* **Work required**
If a line holds the word "Odido", copy it from the entries.

Segment Start: Provided records

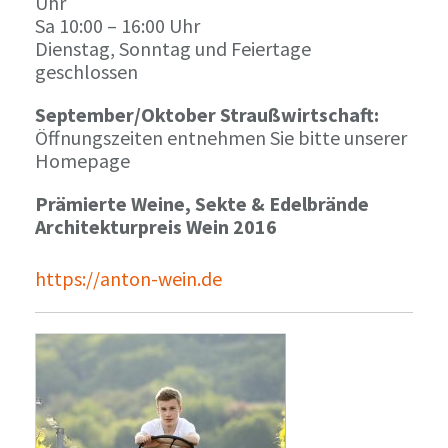
Uhr
Sa 10:00 – 16:00 Uhr
Dienstag, Sonntag und Feiertage
geschlossen
September/Oktober Straußwirtschaft:
Öffnungszeiten entnehmen Sie bitte unserer
Homepage
Prämierte Weine, Sekte & Edelbrände
Architekturpreis Wein 2016
https://anton-wein.de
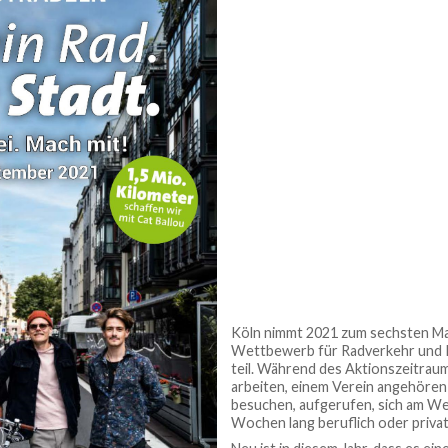
Köln nimmt 2021 zum sechsten Mal
Wettbewerb für Radverkehr und
teil. Während des Aktionszeitraums
arbeiten, einem Verein angehören
besuchen, aufgerufen, sich am We
Wochen lang beruflich oder privat 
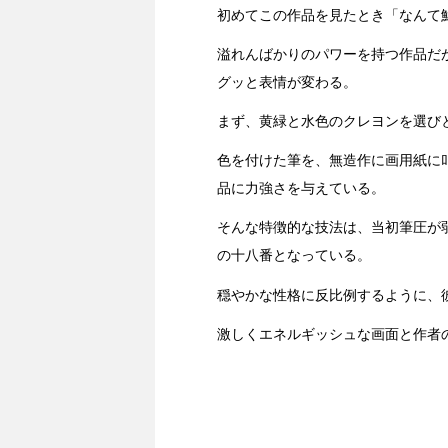
初めてこの作品を見たとき「なんて
溢れんばかりのパワーを持つ作品だ
グッと表情が変わる。
まず、黄緑と水色のクレヨンを選び
色を付けた筆を、無造作に画用紙に
品に力強さを与えている。
そんな特徴的な技法は、当初筆圧が
の十八番となっている。
穏やかな性格に反比例するように、
激しくエネルギッシュな画面と作者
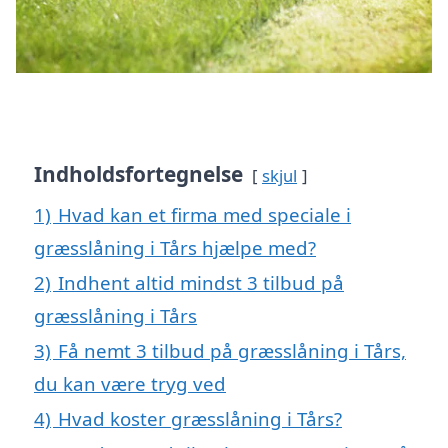
Indholdsfortegnelse
skjul
1)
Hvad kan et firma med speciale i
græsslåning i Tårs hjælpe med?
2)
Indhent altid mindst 3 tilbud på
græsslåning i Tårs
3)
Få nemt 3 tilbud på græsslåning i Tårs,
du kan være tryg ved
4)
Hvad koster græsslåning i Tårs?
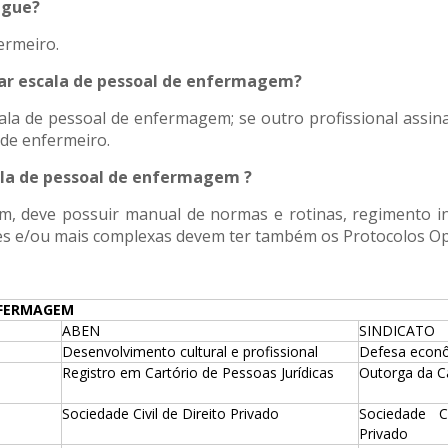
ngue?
ermeiro.
nar escala de pessoal de enfermagem?
la de pessoal de enfermagem; se outro profissional assin
 de enfermeiro.
ala de pessoal de enfermagem ?
m, deve possuir manual de normas e rotinas, regimento int
s e/ou mais complexas devem ter também os Protocolos Op
NFERMAGEM
ABEN
SINDICATO
Desenvolvimento cultural e profissional
Defesa econ
Registro em Cartório de Pessoas Jurídicas
Outorga da Ca
Sociedade Civil de Direito Privado
Sociedade Ci
Privado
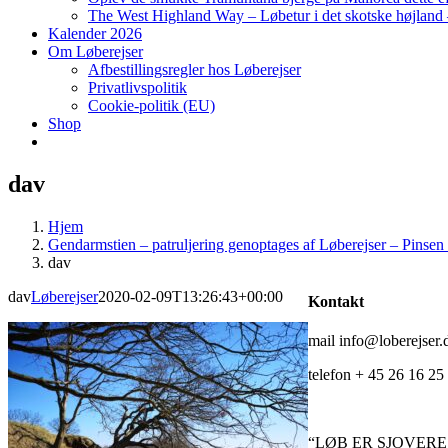
The West Highland Way – Løbetur i det skotske højland –
Kalender 2026
Om Løberejser
Afbestillingsregler hos Løberejser
Privatlivspolitik
Cookie-politik (EU)
Shop
dav
Hjem
Gendarmstien – patruljering genoptages af Løberejser – Pinsen
dav
dav
Løberejser
2020-02-09T13:26:43+00:00
Kontakt
mail info@loberejser.
telefon + 45 26 16 25
“LØB ER SJOVER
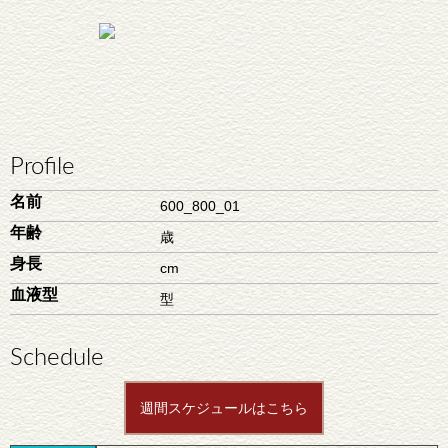
Profile
名前
600_800_01
年齢
歳
身長
cm
血液型
型
Schedule
週間スケジュールはこちら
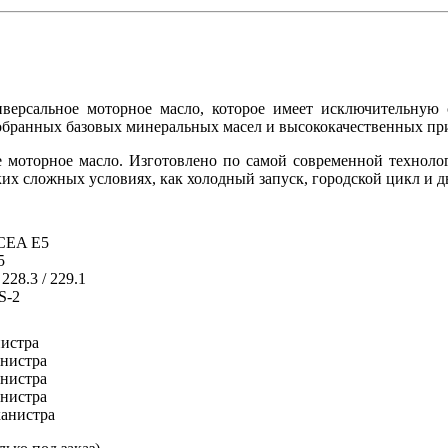
версальное моторное масло, которое имеет исключительную 
обранных базовых минеральных масел и высококачественных при
е моторное масло. Изготовлено по самой современной технол
ких сложных условиях, как холодный запуск, городской цикл и 
CEA E5
5
228.3 / 229.1
S-2
нистра
анистра
анистра
анистра
канистра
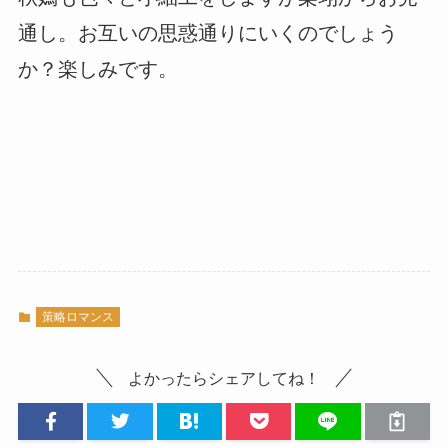
通し。お互いの思惑通りにいくのでしょう
か？楽しみです。
策略ロマンス
よかったらシェアしてね！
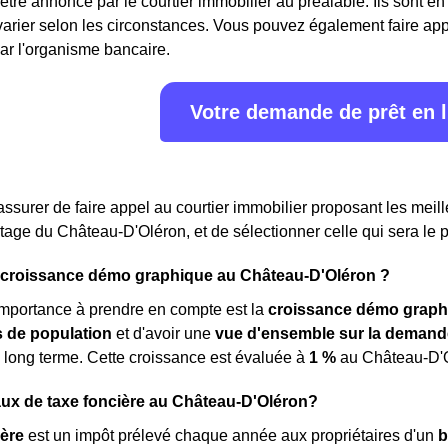
 être annoncé par le courtier immobilier au préalable. Ils sont 
rier selon les circonstances. Vous pouvez également faire appe
ar l'organisme bancaire.
Votre demande de prêt en 
assurer de faire appel au courtier immobilier proposant les meille
rtage du Château-D'Oléron, et de sélectionner celle qui sera le 
a croissance démo graphique au Château-D'Oléron ?
importance à prendre en compte est la
croissance démo graph
de population
et d'avoir une
vue d'ensemble sur la demand
 long terme. Cette croissance est évaluée à
1 %
au Château-D'O
taux de taxe foncière au Château-D'Oléron?
ière
est un impôt prélevé chaque année aux propriétaires d'un
b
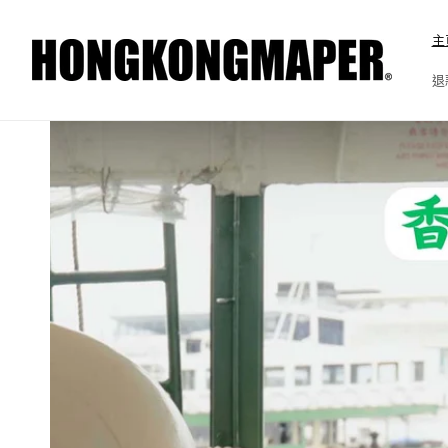
跳至內
容
主
退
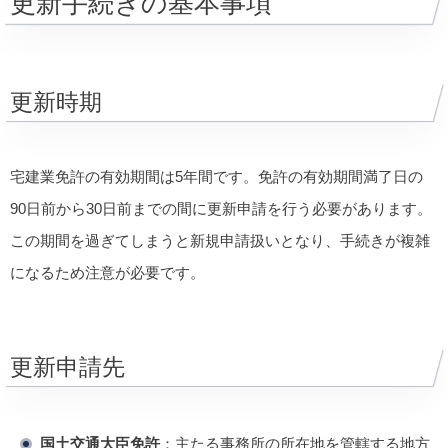
更新手続きの基本事項
更新時期
宅建業免許の有効期間は5年間です。免許の有効期間満了日の
90日前から30日前までの間に更新申請を行う必要があります。
この期間を過ぎてしまうと新規申請扱いとなり、手続きが複雑
になるため注意が必要です。
更新申請先
国土交通大臣免許
：主たる事務所の所在地を管轄する地方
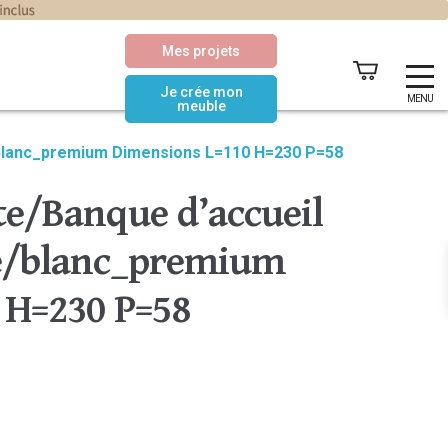
Mes projets
Je crée mon
MENU
meuble
/blanc_premium Dimensions L=110 H=230 P=58
te/Banque d’accueil
ne/blanc_premium
 H=230 P=58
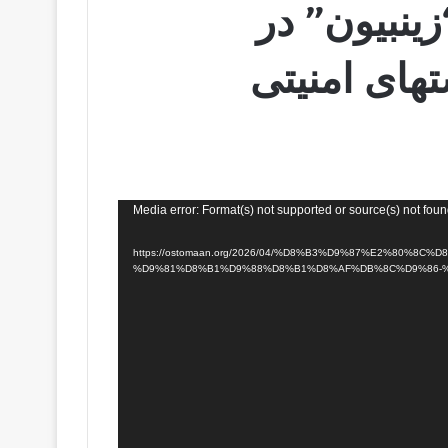
ینبیون” در
های امنیتی
Media error: Format(s) not supported or source(s) not fou
https://ostomaan.org/2026/04/%D8%B3%D9%87%E2%80%8C%D8%B4-
%D9%81%D8%B1%D9%88%D8%B1%D8%AF%DB%8C%D9%86-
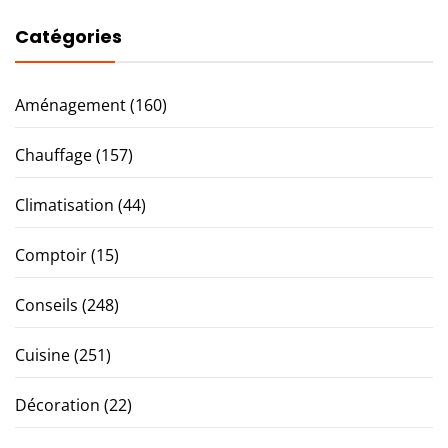
Catégories
Aménagement
(160)
Chauffage
(157)
Climatisation
(44)
Comptoir
(15)
Conseils
(248)
Cuisine
(251)
Décoration
(22)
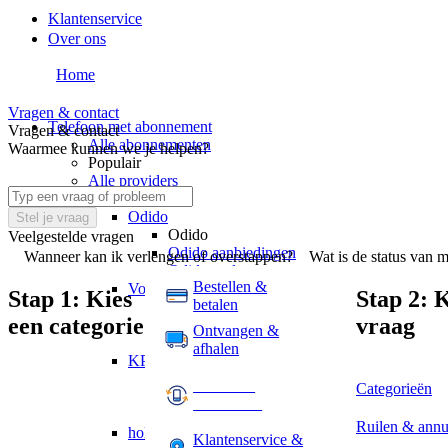
Klantenservice
Over ons
Home
Vragen & contact
Telefoon met abonnement
Vragen & contact
Alle abonnementen
Waarmee kunnen we je helpen?
Populair
Alle providers
Providers
Odido
Stel je vraag
Odido
Veelgestelde vragen
Odido aanbiedingen
Wanneer kan ik verlengen of overstappen?
Wat is de status van m
Odido verlengen
Bestellen &
Vodafone
Stap 1: Kies
Stap 2: K
betalen
Vodafone
een categorie
vraag
Vodafone aanbiedingen
Ontvangen &
Vodafone verlengen
afhalen
KPN
KPN
Ruilen &
Categorieën
KPN aanbiedingen
annuleren
KPN verlengen
Ruilen & annu
hollandsnieuwe
Klantenservice &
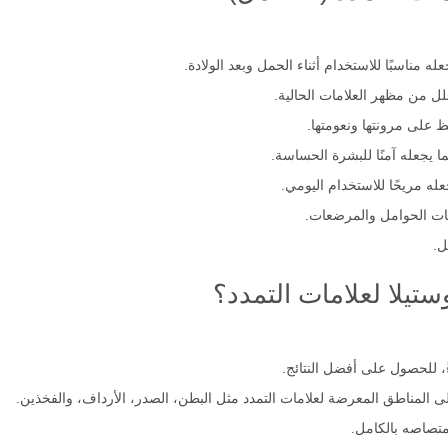
 مناسبًا للاستخدام أثناء الحمل وبعد الولادة.
لل من مظهر العلامات الحالية.
فظ على مرونتها ونعومتها.
ما يجعله آمنًا للبشرة الحساسة.
له مريحًا للاستخدام اليومي.
مهات الحوامل والمرضعات.
ل.
تيلا لعلامات التمدد؟
ءً، للحصول على أفضل النتائج.
 المناطق المعرضة لعلامات التمدد مثل البطن، الصدر، الأرداف، والفخذين.
متصاصه بالكامل.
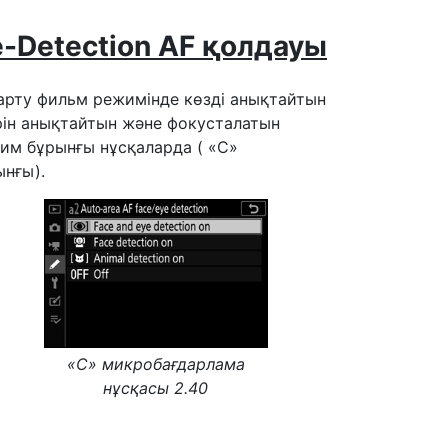
-Detection AF қолдауы
рту фильм режимінде көзді анықтайтын
ін анықтайтын және фокусталатын
ежим бұрынғы нұсқаларда ( «C»
ынғы).
«С» микробағдарлама
нұсқасы 2.40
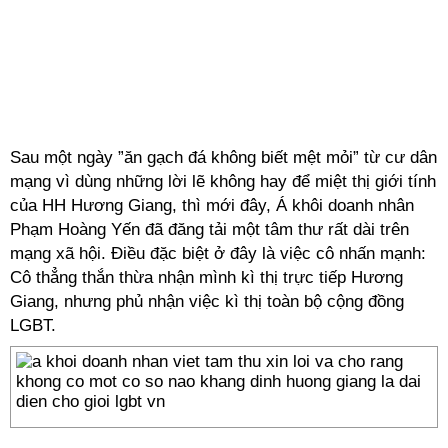
Sau một ngày ”ăn gạch đá không biết mệt mỏi” từ cư dân
mạng vì dùng những lời lẽ không hay để miệt thị giới tính
của HH Hương Giang, thì mới đây, Á khôi doanh nhân
Phạm Hoàng Yến đã đăng tải một tâm thư rất dài trên
mạng xã hội. Điều đặc biệt ở đây là việc cô nhấn mạnh:
Cô thẳng thắn thừa nhận mình kì thị trực tiếp Hương
Giang, nhưng phủ nhận việc kì thị toàn bộ cộng đồng
LGBT.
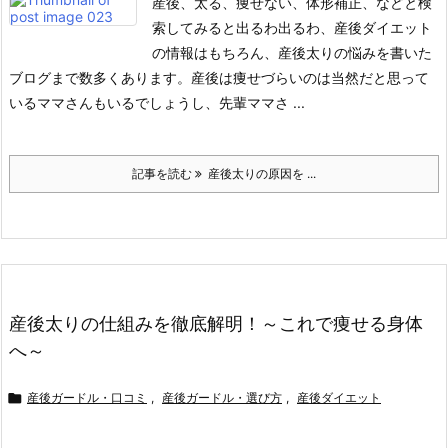
産後、太る、痩せない、体形補正、などと検
索してみると出るわ出るわ、産後ダイエット
の情報はもちろん、産後太りの悩みを書いた
ブログまで数多くあります。
産後は痩せづらいのは当然だと思って
いるママさんもいるでしょうし、先輩ママさ ...
記事を読む
産後太りの原因を ...
産後太りの仕組みを徹底解明！～これで痩せる身体
へ～

産後ガードル・口コミ
,
産後ガードル・選び方
,
産後ダイエット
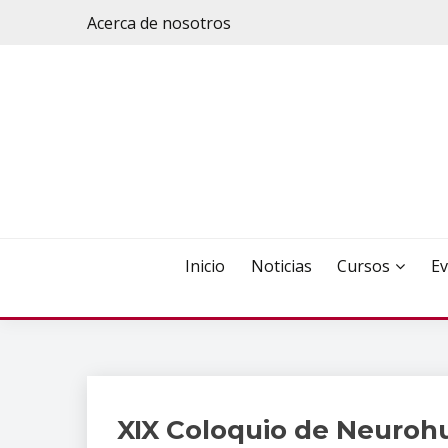
Saltar
Acerca de nosotros
al
contenido
Inicio
Noticias
Cursos
Ev
XIX Coloquio de Neuro
Eventos
Académicos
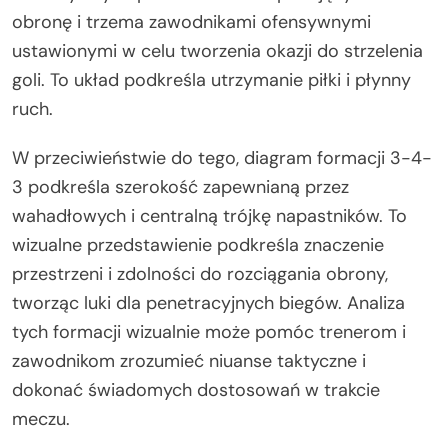
obronę i trzema zawodnikami ofensywnymi
ustawionymi w celu tworzenia okazji do strzelenia
goli. To układ podkreśla utrzymanie piłki i płynny
ruch.
W przeciwieństwie do tego, diagram formacji 3-4-
3 podkreśla szerokość zapewnianą przez
wahadłowych i centralną trójkę napastników. To
wizualne przedstawienie podkreśla znaczenie
przestrzeni i zdolności do rozciągania obrony,
tworząc luki dla penetracyjnych biegów. Analiza
tych formacji wizualnie może pomóc trenerom i
zawodnikom zrozumieć niuanse taktyczne i
dokonać świadomych dostosowań w trakcie
meczu.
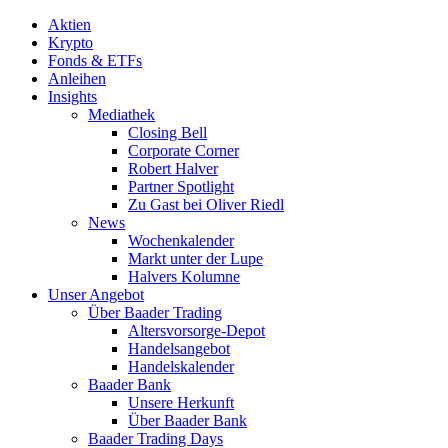
Aktien
Krypto
Fonds & ETFs
Anleihen
Insights
Mediathek
Closing Bell
Corporate Corner
Robert Halver
Partner Spotlight
Zu Gast bei Oliver Riedl
News
Wochenkalender
Markt unter der Lupe
Halvers Kolumne
Unser Angebot
Über Baader Trading
Altersvorsorge-Depot
Handelsangebot
Handelskalender
Baader Bank
Unsere Herkunft
Über Baader Bank
Baader Trading Days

Segment End: Provided records

* **Exercise result**
Odido
Odido
Odido aanbiedingen
Odido verlengen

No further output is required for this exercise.